Twenty-one of those people spent those sixty seconds on their providers’ website. Collectively among them, they encountered more than three hundred phone numbers. None of them found the correct phone number within the allotted time. The remaining five participants tried Google. All five found a phone number, but only of the five found the right number. A four percent success rate–a little higher than my success rate as a ninth grader asking a girl to dance.
Not much of an ROI for building a call center. You could probably increase your ROI by building a fort made of paper towels.
Being a patient, a caregiver, a family member, or a referring physician can be exhausting. And so can trying to be a patient. It is exhausting because, in designing the means of access, nobody ever asked a patient or a caregiver or a prospective patient what those access points should be able to do. The access points, a health system’s website, and its call center were designed—and I use that term very loosely, by people who know about ones and zeroes, and by people who know about marketing.
They’ve never met one of your patients. Which explains the problem. Your health system, when it devised patient access, designed it using human design.
For patient access or patient experience or patient engagement or consumerism to be effective requires using human-centered design. It places the human at the center of the design. And here is the big point; the human who needs to be at the center of your system’s patient access design is not an IT wonk. Nor is it someone in your marketing group who has to rock her look in her Issey Miyake before she goes to her after work terrarium-making class.

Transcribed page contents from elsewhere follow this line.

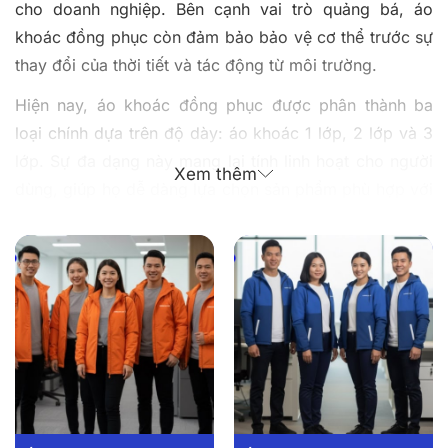
cho doanh nghiệp. Bên cạnh vai trò quảng bá, áo
khoác đồng phục còn đảm bảo bảo vệ cơ thể trước sự
thay đổi của thời tiết và tác động từ môi trường.
Hiện nay, áo khoác đồng phục được phân thành ba
loại chính dựa trên độ dày: áo khoác 1 lớp, 2 lớp và 3
lớp. Sự đa dạng này mang lại tính linh hoạt cho người
Xem thêm
dùng, giúp họ dễ dàng lựa chọn sản phẩm phù hợp với
sở thích cá nhân và điều kiện khí hậu khác nhau.
Những mẫu áo khoác đồng phục của
Đồng Phục Dony có sẵn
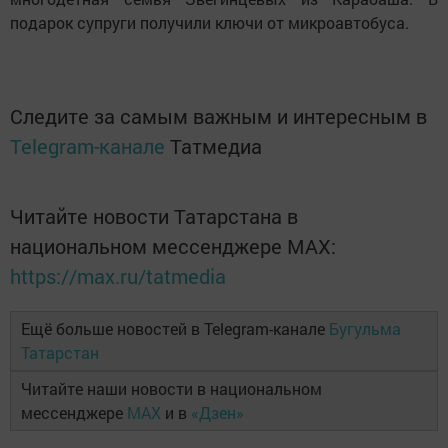
подарок супруги получили ключи от микроавтобуса.
Следите за самым важным и интересным в
Telegram-канале
Татмедиа
Читайте новости Татарстана в
национальном мессенджере MАХ:
https://max.ru/tatmedia
Ещё больше новостей в Telegram-канале
Бугульма
Татарстан
Читайте наши новости в национальном
мессенджере
MAX
и в
«Дзен»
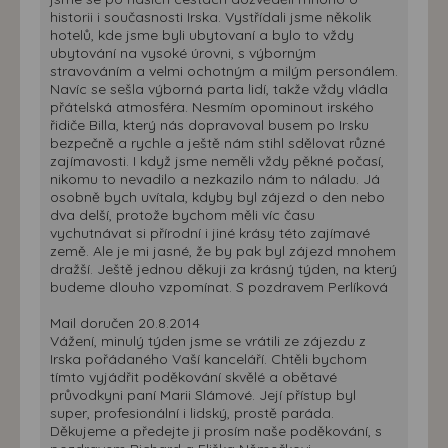
historii i současnosti Irska. Vystřídali jsme několik
hotelů, kde jsme byli ubytovaní a bylo to vždy
ubytování na vysoké úrovni, s výborným
stravováním a velmi ochotným a milým personálem.
Navíc se sešla výborná parta lidí, takže vždy vládla
přátelská atmosféra. Nesmím opominout irského
řidiče Billa, který nás dopravoval busem po Irsku
bezpečně a rychle a ještě nám stihl sdělovat různé
zajímavosti. I když jsme neměli vždy pěkné počasí,
nikomu to nevadilo a nezkazilo nám to náladu. Já
osobně bych uvítala, kdyby byl zájezd o den nebo
dva delší, protože bychom měli víc času
vychutnávat si přírodní i jiné krásy této zajímavé
země. Ale je mi jasné, že by pak byl zájezd mnohem
dražší. Ještě jednou děkuji za krásný týden, na který
budeme dlouho vzpomínat. S pozdravem Perlíková
Mail doručen 20.8.2014
Vážení, minulý týden jsme se vrátili ze zájezdu z
Irska pořádaného Vaší kanceláří. Chtěli bychom
tímto vyjádřit poděkování skvělé a obětavé
průvodkyni paní Marii Slámové. Její přístup byl
super, profesionální i lidský, prostě paráda.
Děkujeme a předejte ji prosím naše poděkování, s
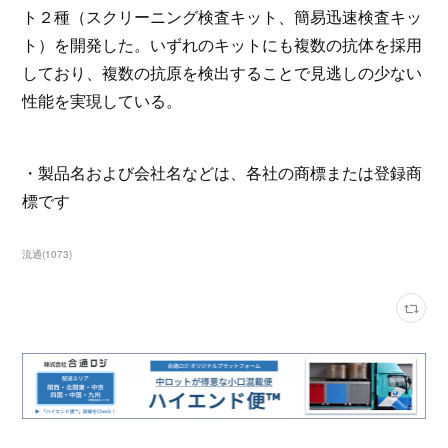
ト２種（スクリーニング検査キット、簡易迅速検査キッ
ト）を開発した。いずれのキットにも複数の抗体を採用
しており、複数の抗原を検出することで見逃しの少ない
性能を実現している。
・製品名および会社名などは、各社の商標または登録商
標です
流通
(
1073
)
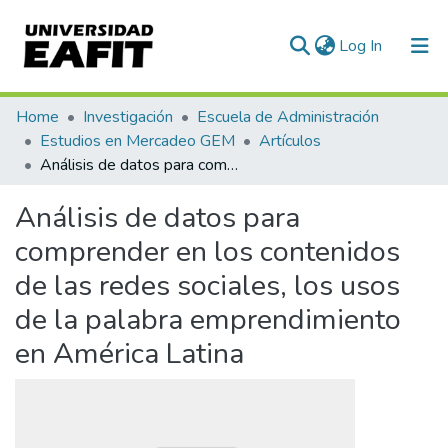
(current)
Log In
Communities & Collections
Home
Investigación
Escuela de Administración
Estudios en Mercadeo GEM
Artículos
All of DSpace
Análisis de datos para comprender en los contenidos de las redes sociales, los usos de la palabra emprendimiento en América Latina
Statistics
Análisis de datos para
comprender en los contenidos
de las redes sociales, los usos
de la palabra emprendimiento
en América Latina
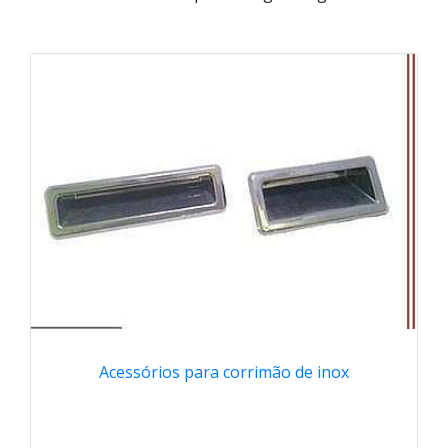
Acessórios para corrimão de inox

The person who should be in the center of the design has a multiple-persona disorder; that person is a patient and a family member and a caregiver and a referring physician and a prospective patient. And that is why when you think about designing patient access you need to do so from the perspective of the personas of each of those individuals.
There is a term I’ve coined for people who get exhausted trying to have their needs met by your organization.
I call those people somebody else’s patients.
So there you have it. I’d write more, but I am on my way to make a sub-rosa move to spirit my son out of the store before he is discovered.